The attorneys, for the most part, will not prepare tax returns.

 ELIGIBILITY ~ If you are a low-income taxpayer who cannot afford professional tax assistance during audits of your federal income tax return, you may qualify for help via Judicare’s Low-Income Taxpayer Clinic.  Using poverty guidelines published annually by the Department of Health and Human Services (HHS), each Low Income Taxpayer Clinic (LITC) decides if you meet the income eligibility guidelines and other criteria before it agrees to assist and/or represent you.  A controversy clinic receiving federal funding must have at least 90% of the taxpayers served with incomes that do not exceed 250% of the poverty guidelines.

BEFORE CALLING:  Have the following materials ready when contacting the Low-Income Taxpayer Clinic for the first time.  Questions may be answered more easily if these items are in your possession during your contact with the LITC:

  1. Any tax bills, letters from the IRS;
  2. Copies of letters written to the IRS;
  3. Your Social Security Number;
  4. Your current income.

Each year, changes in tax laws and forms add to the complexity of working with the IRS.  Many individuals need to file additional forms in order to get  Earned Income Credit and child tax credits due.

***For more information, including eligibility requirements, you may contact Wisconsin Judicare, Inc., using any of the following means: www.judicare.org OR  1-800-472-1638.
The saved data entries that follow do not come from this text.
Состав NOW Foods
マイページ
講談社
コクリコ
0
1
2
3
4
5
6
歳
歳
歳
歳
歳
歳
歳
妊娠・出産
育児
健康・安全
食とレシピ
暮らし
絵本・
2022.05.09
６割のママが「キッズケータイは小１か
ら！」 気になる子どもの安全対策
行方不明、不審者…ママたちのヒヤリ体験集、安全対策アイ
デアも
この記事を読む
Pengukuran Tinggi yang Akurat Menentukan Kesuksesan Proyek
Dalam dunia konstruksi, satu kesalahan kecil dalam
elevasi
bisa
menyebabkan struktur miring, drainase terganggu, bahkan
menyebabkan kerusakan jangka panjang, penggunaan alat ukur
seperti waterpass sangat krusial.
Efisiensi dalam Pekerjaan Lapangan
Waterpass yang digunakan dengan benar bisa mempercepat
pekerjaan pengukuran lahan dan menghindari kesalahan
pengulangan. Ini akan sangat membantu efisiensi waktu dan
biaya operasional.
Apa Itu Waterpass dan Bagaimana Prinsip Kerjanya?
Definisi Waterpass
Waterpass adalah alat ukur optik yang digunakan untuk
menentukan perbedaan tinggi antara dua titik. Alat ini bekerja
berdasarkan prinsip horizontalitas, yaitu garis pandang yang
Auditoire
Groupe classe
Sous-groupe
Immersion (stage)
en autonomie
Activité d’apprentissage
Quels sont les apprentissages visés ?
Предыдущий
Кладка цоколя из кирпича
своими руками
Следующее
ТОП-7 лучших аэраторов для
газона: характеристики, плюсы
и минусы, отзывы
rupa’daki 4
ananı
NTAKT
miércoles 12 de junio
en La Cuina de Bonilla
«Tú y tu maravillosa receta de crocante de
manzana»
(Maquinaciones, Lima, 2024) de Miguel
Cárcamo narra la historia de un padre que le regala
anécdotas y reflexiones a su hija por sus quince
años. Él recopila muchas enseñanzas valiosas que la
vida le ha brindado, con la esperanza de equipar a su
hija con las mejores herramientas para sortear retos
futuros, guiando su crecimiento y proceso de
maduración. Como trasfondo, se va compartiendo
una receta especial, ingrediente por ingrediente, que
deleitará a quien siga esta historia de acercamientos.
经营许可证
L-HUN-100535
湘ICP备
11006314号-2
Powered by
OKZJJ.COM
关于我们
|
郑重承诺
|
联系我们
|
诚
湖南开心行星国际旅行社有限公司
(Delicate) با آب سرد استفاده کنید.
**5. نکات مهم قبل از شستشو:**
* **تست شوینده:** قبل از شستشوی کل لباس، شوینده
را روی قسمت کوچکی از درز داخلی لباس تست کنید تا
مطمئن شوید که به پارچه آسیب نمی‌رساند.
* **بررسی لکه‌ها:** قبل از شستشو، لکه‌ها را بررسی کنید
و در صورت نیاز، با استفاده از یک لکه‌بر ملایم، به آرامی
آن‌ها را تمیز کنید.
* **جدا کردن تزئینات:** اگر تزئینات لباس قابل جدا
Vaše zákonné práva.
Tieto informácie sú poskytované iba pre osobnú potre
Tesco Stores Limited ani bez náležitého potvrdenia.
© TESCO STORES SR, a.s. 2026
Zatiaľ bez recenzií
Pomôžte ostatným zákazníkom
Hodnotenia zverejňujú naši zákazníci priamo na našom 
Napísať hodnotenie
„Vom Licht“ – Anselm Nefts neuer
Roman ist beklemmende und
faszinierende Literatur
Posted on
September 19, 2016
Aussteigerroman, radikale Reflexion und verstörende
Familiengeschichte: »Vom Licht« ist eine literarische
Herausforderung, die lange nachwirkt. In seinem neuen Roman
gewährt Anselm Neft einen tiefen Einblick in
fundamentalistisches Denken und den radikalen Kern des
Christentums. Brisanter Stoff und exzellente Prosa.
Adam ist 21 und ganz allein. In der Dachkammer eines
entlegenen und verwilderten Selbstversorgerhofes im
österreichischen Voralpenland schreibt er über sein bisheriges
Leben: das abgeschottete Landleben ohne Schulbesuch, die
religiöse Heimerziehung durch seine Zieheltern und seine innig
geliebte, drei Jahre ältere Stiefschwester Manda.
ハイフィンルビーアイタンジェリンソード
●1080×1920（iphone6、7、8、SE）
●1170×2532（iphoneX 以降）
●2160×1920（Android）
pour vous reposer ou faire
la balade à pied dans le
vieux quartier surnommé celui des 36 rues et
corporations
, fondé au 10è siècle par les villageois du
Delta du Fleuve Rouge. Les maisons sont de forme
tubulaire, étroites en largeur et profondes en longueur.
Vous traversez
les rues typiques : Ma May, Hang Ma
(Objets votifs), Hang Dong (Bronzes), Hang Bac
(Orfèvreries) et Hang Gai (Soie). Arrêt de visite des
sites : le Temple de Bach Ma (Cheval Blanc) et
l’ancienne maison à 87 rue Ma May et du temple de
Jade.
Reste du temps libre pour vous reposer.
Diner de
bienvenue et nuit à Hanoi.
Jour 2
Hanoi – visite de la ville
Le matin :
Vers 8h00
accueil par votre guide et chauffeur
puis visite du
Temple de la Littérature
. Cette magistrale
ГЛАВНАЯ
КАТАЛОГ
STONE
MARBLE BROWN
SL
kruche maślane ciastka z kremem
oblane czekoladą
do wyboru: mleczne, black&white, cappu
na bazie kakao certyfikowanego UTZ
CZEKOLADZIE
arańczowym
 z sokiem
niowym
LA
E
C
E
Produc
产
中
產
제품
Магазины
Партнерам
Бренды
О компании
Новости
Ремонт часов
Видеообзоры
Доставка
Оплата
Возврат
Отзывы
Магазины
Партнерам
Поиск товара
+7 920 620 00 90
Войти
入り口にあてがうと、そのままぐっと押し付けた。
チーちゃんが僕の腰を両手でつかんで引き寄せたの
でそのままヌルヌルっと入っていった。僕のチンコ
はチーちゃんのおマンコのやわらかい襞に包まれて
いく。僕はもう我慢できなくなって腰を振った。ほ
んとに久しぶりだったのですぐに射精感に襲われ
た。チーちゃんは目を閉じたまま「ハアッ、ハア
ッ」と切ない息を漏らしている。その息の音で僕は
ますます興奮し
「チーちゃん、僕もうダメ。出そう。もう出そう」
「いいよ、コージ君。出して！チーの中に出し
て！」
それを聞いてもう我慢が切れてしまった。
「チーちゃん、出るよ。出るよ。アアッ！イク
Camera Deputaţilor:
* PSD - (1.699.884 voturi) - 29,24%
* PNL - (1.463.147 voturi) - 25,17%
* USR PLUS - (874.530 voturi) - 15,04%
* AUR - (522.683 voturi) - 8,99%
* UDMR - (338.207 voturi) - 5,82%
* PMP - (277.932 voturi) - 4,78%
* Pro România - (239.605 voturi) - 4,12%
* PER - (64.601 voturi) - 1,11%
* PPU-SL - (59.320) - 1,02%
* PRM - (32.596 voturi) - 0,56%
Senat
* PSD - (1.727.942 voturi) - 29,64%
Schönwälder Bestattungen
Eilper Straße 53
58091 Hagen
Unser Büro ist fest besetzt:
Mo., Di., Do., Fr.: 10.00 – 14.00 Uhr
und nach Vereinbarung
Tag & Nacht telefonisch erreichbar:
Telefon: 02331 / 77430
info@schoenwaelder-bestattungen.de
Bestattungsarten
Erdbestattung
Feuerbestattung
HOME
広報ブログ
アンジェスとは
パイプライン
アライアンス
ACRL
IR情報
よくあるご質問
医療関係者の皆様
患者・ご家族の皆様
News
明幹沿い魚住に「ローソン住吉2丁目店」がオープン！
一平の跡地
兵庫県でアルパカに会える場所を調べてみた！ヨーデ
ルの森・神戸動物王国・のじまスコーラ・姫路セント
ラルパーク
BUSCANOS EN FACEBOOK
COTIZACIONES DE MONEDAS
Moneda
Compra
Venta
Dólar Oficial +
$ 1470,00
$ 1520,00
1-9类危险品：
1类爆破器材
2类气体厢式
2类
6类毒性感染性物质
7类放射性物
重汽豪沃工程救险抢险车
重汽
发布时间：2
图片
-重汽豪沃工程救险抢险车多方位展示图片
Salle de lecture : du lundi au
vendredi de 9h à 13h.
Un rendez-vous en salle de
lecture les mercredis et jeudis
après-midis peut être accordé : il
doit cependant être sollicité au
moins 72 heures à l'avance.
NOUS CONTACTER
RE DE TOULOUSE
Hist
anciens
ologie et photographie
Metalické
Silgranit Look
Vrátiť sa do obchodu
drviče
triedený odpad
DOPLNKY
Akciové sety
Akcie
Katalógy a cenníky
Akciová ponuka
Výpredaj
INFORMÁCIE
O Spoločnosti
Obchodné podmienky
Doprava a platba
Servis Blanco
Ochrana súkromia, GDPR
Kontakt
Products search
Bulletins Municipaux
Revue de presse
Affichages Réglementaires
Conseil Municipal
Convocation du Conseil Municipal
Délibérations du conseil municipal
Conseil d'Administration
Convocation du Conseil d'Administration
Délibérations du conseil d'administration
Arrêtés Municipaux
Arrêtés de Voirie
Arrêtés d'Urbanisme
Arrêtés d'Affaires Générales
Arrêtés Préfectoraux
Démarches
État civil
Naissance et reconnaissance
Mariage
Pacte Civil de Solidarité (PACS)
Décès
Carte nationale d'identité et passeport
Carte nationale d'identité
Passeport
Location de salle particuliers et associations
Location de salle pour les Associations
DISCLAIMER:  Seidl Law Offices, LLC, provides this content for informational purposes only and this article should not be construed as an endorsement of the entity referenced in this article.  Seidl Law Offices, LLC, their Managers, Members, Officers, Associates, and Employees make no representation, warranty peomise or guarantee that the services offered by the entity referenced to in this article will be successful, and specifically disclaims any assertion that the services offered or the results obtained by such entity will be satisfactory to users.  In particular, Seidl Law Offices, LLC, their Managers, Members, Officers, Associates, and Employees provide the within content for informational purposes only and further do not warrant, guarantee or promise that the entity or entities which is (are) the subject of this article: (a) is bonded, if required; (b) is licensed, if required; (c) has a history of success in its asserted field of expertise; (d) carries liability insurance; or (e) has the necessary qualifications to engage in such activity as the entity referenced asserts that it may have.  All persons and entities that choose to pursue and/or retain the services of the entity referenced in this article are strongly advised to independently seek further information from the entity itself, from the State of Wisconsin, from the Federal government and from independent legal counsel concerning the issues of whether the entity: (a) is bonded, if required; (b) is licensed, if required; (c) has a history of success in its asserted field of expertise; (d) carries liability insurance; and (e) has the necessary qualifications to engage in such activity as the entity referenced asserts that it may have.  Seidl Law Offices, LLC, has no legal property interest or ownership interest in the legal entity that is referenced in this article.  Similarly, the legal entity referenced in this article has no legal property interest or ownership interest Seidl Law Offices, LLC.